Howes, a sailmaker, says his new sails helped him in the weekend’s windy conditions, and his goal going into the regatta was to be relaxed, have fun, and be consistent. This approach was working until the first race on the final day when he realized after the start that his boat’s centerboard was in the wrong position. “We lost four boats immediately,” he said, “and we went from being first with an 8-point lead to being down by 1 point.”
In the final race, however, Howes and Snow maintained their focus, kept tabs on the boats they needed to beat and finished second, which was just enough to secure the win and the class’s perpetual trophy.
With nearly 140 entries across 10 classes, there were plenty more close battles across the fleet, and especially so in the J/70 division, which had two 2023 J/70 World Championship qualifying berths to play for: one for a pro team and one for an all-amateur squad. The latter was bagged by locals Charlie Pendleton, Jim Raisides, Abi Borggaard and Wade Waddell on Bad Hombres after a roller coaster of a regatta. They struggled on Friday, recorded their best results on Saturday, and then almost lost it all on the final day.
“On Friday, we had our worst ever day at Race Week,” Raisides said, “but it speaks to the resiliency of the team that we went out and there on Saturday and had three top-10 finishes and were the third boat overall for the day—that shows a good team.”
The foursome on Bad Hombres were OCS in the first race of the final day, had to return to the start and managed to climb back to score a 20 in the 30-boat fleet.

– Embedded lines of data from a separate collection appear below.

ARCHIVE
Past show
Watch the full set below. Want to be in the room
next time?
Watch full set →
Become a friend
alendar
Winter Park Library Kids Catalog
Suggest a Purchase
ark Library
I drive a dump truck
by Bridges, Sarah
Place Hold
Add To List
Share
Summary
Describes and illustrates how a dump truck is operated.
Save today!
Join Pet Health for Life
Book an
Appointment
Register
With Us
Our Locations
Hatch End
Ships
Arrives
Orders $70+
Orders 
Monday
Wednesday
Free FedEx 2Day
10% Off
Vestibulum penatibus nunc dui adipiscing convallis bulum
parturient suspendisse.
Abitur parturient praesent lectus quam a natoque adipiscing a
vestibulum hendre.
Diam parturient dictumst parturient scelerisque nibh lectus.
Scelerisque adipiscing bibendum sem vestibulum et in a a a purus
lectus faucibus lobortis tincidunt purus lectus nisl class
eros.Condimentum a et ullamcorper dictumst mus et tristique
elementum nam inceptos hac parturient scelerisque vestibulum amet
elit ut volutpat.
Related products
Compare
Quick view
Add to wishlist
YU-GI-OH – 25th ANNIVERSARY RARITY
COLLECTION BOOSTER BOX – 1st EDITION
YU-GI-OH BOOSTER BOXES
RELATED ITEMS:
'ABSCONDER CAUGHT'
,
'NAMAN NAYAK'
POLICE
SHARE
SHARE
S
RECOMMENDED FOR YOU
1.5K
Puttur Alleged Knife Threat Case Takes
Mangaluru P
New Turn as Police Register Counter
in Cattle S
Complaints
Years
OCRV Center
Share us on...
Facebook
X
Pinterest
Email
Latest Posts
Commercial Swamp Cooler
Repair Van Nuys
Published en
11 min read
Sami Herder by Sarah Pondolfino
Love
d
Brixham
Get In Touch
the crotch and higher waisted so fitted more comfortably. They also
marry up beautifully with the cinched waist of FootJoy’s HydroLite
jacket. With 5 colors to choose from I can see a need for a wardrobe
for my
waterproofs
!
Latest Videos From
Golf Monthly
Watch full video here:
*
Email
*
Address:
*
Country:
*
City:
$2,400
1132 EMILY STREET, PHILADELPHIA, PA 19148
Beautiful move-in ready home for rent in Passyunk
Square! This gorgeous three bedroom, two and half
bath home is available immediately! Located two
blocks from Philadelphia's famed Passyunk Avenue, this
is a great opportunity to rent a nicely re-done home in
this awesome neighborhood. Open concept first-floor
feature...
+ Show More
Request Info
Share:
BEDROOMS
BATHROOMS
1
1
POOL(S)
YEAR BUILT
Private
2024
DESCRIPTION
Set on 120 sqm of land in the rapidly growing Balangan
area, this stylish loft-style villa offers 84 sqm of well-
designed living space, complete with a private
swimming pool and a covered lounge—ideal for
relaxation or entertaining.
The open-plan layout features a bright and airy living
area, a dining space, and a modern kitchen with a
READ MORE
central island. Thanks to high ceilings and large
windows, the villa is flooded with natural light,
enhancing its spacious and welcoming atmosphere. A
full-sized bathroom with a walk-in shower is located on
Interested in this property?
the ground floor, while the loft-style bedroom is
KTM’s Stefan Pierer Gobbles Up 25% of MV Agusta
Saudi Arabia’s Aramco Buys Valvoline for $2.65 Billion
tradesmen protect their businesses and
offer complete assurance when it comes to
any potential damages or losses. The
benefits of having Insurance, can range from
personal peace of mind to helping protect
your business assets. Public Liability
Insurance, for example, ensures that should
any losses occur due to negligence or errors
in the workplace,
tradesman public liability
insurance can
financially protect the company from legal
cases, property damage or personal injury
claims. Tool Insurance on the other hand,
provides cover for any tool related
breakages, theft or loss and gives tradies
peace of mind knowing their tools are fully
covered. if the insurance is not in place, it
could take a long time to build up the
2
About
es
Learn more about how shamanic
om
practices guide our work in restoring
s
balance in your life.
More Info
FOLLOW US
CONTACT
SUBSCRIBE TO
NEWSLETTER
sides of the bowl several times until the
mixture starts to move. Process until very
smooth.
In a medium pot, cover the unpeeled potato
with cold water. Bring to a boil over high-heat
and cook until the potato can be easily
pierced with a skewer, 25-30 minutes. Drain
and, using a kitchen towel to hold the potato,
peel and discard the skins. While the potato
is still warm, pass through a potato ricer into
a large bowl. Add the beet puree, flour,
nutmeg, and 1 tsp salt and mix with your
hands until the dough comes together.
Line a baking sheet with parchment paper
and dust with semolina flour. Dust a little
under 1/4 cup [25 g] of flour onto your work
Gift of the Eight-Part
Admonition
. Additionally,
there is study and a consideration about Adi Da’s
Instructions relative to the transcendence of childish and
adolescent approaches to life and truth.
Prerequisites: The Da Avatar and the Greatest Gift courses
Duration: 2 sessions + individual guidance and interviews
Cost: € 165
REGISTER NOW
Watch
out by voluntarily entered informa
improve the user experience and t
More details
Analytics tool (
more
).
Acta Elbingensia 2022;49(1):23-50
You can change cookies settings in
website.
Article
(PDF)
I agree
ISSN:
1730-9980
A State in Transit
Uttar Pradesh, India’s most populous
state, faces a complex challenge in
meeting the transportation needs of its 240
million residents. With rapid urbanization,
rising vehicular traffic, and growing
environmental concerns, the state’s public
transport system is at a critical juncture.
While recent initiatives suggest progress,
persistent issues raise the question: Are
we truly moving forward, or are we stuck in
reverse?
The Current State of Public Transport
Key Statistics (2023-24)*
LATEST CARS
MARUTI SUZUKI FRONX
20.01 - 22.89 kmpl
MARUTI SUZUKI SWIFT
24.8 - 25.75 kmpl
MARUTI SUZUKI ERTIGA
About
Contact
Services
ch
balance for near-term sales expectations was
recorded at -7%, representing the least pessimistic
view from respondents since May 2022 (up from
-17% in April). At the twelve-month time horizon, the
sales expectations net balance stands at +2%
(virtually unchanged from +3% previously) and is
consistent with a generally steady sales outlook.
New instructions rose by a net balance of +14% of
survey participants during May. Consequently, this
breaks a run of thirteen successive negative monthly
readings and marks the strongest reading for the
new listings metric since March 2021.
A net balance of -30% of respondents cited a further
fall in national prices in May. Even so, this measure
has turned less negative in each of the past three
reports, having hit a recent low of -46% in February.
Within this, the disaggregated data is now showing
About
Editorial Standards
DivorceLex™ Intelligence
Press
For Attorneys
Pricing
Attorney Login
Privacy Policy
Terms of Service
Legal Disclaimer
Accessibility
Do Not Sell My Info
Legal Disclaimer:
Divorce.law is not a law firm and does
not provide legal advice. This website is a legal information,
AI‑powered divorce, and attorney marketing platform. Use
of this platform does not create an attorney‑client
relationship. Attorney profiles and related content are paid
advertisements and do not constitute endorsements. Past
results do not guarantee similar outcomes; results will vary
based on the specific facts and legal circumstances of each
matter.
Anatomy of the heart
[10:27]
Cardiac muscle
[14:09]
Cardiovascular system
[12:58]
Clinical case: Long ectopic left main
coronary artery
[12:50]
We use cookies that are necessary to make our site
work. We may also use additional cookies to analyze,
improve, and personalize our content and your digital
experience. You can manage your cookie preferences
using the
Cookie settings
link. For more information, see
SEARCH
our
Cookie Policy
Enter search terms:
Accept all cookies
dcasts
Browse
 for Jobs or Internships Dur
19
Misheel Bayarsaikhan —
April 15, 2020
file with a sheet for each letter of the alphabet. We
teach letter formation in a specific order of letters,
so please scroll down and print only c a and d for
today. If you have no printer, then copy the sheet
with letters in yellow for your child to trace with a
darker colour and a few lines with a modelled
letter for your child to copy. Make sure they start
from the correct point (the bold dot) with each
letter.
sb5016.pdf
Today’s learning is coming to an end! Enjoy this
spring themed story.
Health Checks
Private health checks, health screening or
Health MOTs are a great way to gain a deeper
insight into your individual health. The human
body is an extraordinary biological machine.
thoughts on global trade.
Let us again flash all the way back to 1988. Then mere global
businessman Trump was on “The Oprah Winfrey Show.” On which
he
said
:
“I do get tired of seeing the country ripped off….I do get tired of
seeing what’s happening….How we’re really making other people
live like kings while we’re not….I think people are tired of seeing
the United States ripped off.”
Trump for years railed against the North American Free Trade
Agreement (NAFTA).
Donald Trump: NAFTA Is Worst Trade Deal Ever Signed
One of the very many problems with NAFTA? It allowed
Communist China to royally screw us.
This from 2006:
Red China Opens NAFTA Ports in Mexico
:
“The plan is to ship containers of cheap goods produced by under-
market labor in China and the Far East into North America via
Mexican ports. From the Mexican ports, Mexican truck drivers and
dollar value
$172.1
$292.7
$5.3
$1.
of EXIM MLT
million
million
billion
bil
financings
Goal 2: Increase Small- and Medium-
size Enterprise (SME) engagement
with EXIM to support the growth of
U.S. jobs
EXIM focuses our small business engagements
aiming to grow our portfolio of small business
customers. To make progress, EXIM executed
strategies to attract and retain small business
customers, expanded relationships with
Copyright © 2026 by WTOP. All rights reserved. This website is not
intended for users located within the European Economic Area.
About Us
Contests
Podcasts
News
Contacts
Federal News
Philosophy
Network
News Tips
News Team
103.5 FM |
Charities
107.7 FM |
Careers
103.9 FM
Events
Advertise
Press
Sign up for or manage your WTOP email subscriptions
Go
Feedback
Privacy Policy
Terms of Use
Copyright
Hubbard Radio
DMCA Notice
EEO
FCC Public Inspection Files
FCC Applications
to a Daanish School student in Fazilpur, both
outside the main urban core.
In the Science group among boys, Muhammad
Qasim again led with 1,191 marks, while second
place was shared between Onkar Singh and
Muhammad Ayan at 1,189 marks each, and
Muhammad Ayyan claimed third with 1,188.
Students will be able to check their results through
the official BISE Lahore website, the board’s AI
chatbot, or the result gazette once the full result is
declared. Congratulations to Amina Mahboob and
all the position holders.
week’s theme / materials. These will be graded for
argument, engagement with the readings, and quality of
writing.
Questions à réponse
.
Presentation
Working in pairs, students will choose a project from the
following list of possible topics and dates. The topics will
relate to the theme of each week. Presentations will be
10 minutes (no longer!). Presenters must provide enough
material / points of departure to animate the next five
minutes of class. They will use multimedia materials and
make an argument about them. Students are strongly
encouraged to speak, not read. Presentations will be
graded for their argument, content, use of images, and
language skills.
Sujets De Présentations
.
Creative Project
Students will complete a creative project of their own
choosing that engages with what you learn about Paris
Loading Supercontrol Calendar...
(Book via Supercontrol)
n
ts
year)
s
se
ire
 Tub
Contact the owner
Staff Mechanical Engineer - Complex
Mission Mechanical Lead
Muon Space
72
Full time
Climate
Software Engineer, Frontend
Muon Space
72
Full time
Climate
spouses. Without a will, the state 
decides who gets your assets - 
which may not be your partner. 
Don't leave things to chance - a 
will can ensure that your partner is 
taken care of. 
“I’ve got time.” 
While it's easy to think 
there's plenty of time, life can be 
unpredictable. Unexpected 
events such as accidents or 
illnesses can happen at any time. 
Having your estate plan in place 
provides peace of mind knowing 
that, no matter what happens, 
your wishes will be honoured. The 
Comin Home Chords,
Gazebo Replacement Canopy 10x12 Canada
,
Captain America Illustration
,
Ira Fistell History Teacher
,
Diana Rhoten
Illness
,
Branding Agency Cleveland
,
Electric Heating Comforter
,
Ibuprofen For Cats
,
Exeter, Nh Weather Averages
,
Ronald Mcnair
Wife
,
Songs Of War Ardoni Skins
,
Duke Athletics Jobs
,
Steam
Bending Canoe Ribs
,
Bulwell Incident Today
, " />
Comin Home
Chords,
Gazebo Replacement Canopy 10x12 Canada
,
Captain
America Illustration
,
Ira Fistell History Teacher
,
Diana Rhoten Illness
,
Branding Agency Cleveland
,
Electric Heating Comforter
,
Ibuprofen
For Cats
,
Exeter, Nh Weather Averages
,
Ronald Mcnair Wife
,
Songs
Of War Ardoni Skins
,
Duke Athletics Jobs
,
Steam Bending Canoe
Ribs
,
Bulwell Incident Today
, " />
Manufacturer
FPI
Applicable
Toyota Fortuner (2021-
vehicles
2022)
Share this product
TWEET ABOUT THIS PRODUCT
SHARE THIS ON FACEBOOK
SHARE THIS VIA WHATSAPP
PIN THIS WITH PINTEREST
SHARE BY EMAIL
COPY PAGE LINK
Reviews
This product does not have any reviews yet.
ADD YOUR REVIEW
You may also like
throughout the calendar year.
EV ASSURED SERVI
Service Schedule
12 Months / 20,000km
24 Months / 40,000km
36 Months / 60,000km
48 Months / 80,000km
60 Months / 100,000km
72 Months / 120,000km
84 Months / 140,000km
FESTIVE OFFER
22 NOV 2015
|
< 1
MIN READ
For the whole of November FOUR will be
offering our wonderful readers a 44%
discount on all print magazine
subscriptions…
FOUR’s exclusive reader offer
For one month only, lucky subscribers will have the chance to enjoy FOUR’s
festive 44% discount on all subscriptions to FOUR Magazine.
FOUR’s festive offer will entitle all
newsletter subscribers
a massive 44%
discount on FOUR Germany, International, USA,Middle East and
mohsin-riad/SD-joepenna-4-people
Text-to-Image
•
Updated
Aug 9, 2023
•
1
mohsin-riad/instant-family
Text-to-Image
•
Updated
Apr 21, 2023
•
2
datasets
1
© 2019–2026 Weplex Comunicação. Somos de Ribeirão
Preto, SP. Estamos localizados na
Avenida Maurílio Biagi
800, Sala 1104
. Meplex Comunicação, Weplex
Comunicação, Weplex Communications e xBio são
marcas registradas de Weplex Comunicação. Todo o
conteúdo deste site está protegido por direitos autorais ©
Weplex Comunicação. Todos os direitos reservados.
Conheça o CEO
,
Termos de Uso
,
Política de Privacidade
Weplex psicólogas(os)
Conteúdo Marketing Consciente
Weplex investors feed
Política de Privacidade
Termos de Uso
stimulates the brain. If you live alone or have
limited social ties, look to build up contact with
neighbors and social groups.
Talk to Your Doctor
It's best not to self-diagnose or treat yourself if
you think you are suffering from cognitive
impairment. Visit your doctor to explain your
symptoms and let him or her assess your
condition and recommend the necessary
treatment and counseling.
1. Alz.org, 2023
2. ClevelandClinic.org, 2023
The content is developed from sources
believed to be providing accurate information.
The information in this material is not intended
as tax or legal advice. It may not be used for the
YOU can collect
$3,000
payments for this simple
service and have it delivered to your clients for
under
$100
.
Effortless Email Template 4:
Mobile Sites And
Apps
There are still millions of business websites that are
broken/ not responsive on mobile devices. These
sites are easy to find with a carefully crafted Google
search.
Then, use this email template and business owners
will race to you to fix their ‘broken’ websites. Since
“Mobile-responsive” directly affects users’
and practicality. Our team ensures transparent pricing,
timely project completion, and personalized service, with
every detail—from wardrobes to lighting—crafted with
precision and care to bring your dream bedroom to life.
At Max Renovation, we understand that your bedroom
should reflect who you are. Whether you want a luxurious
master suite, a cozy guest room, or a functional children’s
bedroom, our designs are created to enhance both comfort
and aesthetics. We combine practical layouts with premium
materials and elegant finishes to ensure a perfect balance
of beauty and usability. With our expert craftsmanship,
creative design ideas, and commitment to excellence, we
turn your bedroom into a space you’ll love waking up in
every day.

With only one race remaining, they put their disappointment behind them and focused on getting back the points they’d given up.
“Our whole thing was to just keep playing forward and working for points,” Raisides said. Scoring an impressive 11th in the final race was enough to win the berth by a slim 2 points.
The other world-championship berth went to John Heaton’s team on Empeiria, the top J/70 of the weekend, which stunned the fleet on Saturday by winning all three races.
“It was a beautiful regatta, with epic conditions for Marblehead,” said Heaton, whose team of Zeke Horowitz, Zach Mason and Will Felder mastered the changing winds that spanned from south to west, to light and strong, especially on Saturday.
“A lot of it is due to the guys, and that the boat is set up so I can drive it without intervention,” Heaton said. “I was just driving and the whole time the crew was talking about where the wind was, the clouds and the shifts. We had good starts and good speed, but these guys were banging the shifts perfectly. It was a proud day for me to watch the team click so well together.”
Other class winners were: Ege Özgül in the ILCA 7, Max Dressel in the ILCA 6, Tomas Hornos’ Destiny in the Etchells, Charlie Garrard’s Merlin in the J/105, Marek Zaleski’s Team Z in the Viper 640, Diane Reid’s Ellementary in the L30s, and Bill Widnall’s Javelin in the IOD class. Widnall and crew, which won all but one of its seven races, also earned the regatta’s overall title and a berth at the Helly Hansen Sailing World Regatta Series Championship with Sunsail in the British Virgin Islands in October.